What It Is—Whence It Came
February, 1958
The term Beat Generation is an apt coinage to characterize the angry, roving youngsters whom writers like Kerouac have caught in print. But beat is a national phenomenon which knows no barriers of age—or economic or social status. From the dope-addicted frigid cat to the baby-faced imitator wistfully wishing he were vicious, the beat attitude infiltrates all levels of our society. It is examined here by three writers: Herbert Gold analyzes it; Sam Boal takes us to an upper-class beat party in New York; Noel Clad shows us the spiritual glaciation of San Francisco's beatville, a rarefied region of nothing going nowhere, coolly.
IN Greenwich Village a dreamy young beggar in a tattered Ivy League summer suit and a buttondown collar with both buttons missing turns on an uptown couple to ask, "Gimme a quarter for a Cadillac, hey?"
In New Orleans a pretty little department store model approaches a man at a party, takes off her sweater, then her bra, and says, "Let's ball, dig,"—by which she means, Let's try a new far-out sound on the hi-fi. If he reaches out to touch anything but the tone arm, she will say, "You're through, frantic boy. You are sawed off." He disappears from future guest lists.
In Denver a gaggle of young lads, not knowing what to do on a warm spring evening, steal a car each, drive them to the other side of town, park, steal a few more, drive back to the starting point, park, and then settle down to giggle about the confusion of the owners and the police. Silence. Return of boredom. Yawn. Finally one says softly, "Pops, why didn't we think of picking up on some chicks?"
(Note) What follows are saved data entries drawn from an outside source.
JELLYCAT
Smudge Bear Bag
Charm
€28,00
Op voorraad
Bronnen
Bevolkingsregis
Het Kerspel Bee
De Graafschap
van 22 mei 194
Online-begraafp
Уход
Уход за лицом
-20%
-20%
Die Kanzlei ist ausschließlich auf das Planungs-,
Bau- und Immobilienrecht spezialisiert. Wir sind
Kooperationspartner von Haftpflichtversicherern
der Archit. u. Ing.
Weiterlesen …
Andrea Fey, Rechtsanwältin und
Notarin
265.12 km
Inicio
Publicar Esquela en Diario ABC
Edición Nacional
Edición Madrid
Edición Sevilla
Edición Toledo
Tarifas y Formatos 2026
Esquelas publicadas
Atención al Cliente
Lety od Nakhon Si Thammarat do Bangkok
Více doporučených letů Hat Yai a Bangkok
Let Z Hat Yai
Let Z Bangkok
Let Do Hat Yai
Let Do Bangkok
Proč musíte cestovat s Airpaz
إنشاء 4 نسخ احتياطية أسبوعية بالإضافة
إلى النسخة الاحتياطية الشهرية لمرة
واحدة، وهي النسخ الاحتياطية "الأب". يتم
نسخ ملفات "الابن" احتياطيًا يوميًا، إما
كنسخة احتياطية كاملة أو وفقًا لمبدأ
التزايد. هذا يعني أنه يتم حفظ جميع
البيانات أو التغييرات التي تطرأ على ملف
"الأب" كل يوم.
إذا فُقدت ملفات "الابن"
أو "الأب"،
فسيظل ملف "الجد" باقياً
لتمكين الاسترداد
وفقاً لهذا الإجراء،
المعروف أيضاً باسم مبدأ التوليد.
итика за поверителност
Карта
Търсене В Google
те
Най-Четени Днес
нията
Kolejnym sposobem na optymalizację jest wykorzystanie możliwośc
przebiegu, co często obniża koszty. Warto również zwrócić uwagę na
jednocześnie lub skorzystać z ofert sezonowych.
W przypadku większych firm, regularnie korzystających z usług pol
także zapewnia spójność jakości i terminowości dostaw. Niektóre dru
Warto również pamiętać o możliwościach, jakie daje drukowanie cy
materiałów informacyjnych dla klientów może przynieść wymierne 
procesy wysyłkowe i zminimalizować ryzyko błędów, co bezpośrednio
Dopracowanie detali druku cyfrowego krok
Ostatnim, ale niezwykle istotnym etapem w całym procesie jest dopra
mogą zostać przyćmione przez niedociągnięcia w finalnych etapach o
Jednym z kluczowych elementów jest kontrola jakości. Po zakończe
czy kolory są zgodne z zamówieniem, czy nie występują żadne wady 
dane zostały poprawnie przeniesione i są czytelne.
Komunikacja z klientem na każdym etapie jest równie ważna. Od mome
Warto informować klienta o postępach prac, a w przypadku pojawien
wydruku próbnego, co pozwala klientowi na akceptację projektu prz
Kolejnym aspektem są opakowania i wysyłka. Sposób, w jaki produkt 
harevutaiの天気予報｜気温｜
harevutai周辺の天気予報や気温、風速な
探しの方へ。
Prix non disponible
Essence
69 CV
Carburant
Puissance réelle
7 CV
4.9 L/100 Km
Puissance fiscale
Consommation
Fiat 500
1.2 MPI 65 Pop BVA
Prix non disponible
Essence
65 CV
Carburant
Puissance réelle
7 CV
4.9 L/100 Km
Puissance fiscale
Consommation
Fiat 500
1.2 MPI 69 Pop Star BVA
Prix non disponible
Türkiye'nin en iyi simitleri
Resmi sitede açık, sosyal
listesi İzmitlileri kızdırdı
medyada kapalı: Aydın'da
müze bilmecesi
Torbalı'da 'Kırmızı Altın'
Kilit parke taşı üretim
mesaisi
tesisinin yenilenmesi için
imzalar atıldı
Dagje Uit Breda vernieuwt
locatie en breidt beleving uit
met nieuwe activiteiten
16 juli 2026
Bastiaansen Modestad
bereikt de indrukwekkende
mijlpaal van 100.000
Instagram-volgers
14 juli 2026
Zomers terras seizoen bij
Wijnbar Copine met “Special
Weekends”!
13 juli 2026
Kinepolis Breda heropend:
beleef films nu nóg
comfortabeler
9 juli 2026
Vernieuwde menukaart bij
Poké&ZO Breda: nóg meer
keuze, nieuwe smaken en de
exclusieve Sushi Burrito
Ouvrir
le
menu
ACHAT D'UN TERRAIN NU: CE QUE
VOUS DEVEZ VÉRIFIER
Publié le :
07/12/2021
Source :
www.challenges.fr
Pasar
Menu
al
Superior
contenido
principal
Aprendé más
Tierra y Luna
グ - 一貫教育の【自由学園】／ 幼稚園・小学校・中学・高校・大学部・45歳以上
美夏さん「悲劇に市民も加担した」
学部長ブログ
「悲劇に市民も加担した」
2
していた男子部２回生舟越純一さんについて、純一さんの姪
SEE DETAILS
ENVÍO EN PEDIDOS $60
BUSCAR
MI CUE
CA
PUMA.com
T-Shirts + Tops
In St. Louis a girl and her friend, who used to be a drummer with a well-known quintet, both of them suffering withdrawal symptoms—he has been working to support their habits by pimping for the girl—beg an old pal to put them up with bed and fridge for a few days. While the friend is away at work, they telephone a friend in San Francisco, give him the bit, and after gassing awhile, suggest that they both just keep the connection and leave the telephones off the hook. Their friend won't get the bill until they are gone, far gone. Why do this to him? "He's square, so square, man."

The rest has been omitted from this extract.